Ketogenic Diet Shows Potential in Delaying Alzheimer’s Onset, New Study Suggests

by Ella

A recent study conducted on a mouse model has revealed promising results regarding the potential of a ketogenic (keto) diet in delaying the onset of Alzheimer’s disease (AD).

The study, conducted by researchers at the University of California, Davis (UC Davis), found that a ketogenic diet led to a sevenfold increase in the levels of the beta-hydroxybutyrate (BHB) molecule in mice, effectively postponing the onset of Alzheimer’s disease.


BHB, a molecule associated with delays in the onset of mild cognitive dementia typical of early-stage Alzheimer’s, is naturally produced in humans when the body burns fat for energy to fuel the body’s mitochondria.

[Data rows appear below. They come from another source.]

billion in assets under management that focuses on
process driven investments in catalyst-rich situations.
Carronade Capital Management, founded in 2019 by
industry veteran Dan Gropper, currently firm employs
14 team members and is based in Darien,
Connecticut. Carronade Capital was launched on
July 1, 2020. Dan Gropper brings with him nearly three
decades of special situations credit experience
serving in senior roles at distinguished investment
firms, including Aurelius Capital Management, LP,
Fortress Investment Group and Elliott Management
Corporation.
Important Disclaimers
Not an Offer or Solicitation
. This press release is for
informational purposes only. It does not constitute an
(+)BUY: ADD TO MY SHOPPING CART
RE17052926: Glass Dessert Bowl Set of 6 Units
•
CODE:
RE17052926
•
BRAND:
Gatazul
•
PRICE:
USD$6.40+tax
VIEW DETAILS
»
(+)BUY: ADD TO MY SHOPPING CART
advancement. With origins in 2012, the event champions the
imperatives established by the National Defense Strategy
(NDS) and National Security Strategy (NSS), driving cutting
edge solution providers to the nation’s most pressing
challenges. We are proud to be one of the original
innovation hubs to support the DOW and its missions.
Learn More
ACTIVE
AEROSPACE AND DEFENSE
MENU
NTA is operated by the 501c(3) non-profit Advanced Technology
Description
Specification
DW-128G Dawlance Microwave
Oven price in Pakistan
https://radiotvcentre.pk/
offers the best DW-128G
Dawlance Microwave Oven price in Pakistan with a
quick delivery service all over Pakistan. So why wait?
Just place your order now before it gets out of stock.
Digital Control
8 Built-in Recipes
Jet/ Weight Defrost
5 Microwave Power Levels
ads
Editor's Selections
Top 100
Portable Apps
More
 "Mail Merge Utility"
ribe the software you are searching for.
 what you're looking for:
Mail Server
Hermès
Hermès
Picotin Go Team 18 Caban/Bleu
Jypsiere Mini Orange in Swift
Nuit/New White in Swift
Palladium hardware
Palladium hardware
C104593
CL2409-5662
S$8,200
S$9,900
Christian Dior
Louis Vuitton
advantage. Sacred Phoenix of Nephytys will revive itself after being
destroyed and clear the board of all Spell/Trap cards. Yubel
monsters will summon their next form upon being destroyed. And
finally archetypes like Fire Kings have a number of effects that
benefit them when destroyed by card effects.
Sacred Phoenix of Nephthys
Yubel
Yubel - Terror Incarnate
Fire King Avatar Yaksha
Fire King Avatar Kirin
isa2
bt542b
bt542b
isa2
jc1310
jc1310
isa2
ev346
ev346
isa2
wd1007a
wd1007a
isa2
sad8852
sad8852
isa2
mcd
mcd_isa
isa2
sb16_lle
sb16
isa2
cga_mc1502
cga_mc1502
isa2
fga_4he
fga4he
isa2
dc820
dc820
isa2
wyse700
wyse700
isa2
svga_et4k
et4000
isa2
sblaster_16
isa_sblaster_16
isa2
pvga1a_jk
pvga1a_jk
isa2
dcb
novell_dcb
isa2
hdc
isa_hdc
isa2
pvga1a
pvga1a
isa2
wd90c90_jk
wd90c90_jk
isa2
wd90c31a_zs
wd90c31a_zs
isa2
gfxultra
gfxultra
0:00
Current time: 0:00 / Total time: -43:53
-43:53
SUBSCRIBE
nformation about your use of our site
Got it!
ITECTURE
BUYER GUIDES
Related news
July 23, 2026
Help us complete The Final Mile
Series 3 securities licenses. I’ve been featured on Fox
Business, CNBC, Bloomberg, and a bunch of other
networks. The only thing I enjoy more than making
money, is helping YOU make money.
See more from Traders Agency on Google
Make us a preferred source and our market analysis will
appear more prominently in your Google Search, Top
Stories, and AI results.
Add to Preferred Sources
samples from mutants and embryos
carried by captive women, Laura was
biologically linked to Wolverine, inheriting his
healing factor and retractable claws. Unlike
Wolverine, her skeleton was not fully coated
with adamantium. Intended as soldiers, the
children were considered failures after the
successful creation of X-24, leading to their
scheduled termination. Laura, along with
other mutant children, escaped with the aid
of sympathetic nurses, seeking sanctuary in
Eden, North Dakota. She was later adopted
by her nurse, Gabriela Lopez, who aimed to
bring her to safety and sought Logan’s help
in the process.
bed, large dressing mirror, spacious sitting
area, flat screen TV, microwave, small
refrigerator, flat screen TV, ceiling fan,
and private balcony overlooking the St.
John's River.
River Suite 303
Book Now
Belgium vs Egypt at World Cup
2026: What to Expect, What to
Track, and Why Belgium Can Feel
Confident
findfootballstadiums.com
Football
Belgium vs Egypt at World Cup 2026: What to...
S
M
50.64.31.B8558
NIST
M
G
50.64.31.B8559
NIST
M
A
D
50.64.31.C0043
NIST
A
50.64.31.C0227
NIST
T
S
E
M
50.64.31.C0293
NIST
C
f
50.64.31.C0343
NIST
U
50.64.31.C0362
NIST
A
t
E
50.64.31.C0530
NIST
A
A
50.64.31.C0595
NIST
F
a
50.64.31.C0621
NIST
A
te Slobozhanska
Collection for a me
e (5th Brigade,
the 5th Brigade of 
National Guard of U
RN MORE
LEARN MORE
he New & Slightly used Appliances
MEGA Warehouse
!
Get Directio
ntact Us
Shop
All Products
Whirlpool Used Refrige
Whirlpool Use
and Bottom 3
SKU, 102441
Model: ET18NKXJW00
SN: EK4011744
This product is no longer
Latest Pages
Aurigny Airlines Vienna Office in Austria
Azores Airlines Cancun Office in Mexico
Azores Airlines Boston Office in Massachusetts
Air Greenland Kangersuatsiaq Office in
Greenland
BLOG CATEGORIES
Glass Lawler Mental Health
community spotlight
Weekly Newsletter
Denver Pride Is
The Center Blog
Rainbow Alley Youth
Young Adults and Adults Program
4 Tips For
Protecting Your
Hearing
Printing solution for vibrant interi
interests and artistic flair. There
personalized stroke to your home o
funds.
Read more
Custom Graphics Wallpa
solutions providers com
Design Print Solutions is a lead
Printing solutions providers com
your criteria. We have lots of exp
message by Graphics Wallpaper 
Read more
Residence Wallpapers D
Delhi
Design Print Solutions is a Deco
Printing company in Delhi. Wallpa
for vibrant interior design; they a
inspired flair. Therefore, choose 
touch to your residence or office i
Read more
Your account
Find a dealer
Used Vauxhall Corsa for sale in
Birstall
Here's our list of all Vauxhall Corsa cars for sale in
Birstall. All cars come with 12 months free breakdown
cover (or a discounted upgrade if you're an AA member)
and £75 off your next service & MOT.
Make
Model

This molecule aids in the transfer of energy from the liver to the rest of the body when glucose levels are insufficient.


According to the authors of the study, their previous research has demonstrated that BHB exhibits anti-inflammatory properties for human brain cells inflamed by beta-amyloid plaques, which were once considered the primary cause of Alzheimer’s. However, foundational research identifying these plaques as the cause of Alzheimer’s has since been discredited, as many individuals with the plaques never develop the disease.


The study involved genetically modified APP/PS1 mice, which express both a mouse/human amyloid precursor protein and a mutant human presenilin 1 gene targeting central nervous system neurons. These mice were bred at UC Davis and raised in controlled environments, with a 12-hour light and 12-hour dark cycle and a standard mouse chow diet for the initial six months. Following this period, they were divided into weight-balanced groups and provided with either a ketogenic diet or a carbohydrate-rich standard diet, both of which contained the same number of calories.


Results of the study revealed that female mice exhibited higher levels of BHB in their bodies than males, along with increased brain enzymes known to support memory. Additionally, male mice switched to a ketogenic diet in late-midlife showed improvements in spatial memory.

Published in Nature Communications Biology, the study sheds light on the potential benefits of a ketogenic diet in delaying Alzheimer’s onset.

Understanding the Impact of Ketogenic Diet on Neuroinflammation

Michelle Routhenstein, who was not involved in the study, explained that a ketogenic diet induces ketosis, a metabolic state where the body primarily burns fat for fuel instead of carbohydrates, resulting in the production of ketone bodies as an alternative energy source.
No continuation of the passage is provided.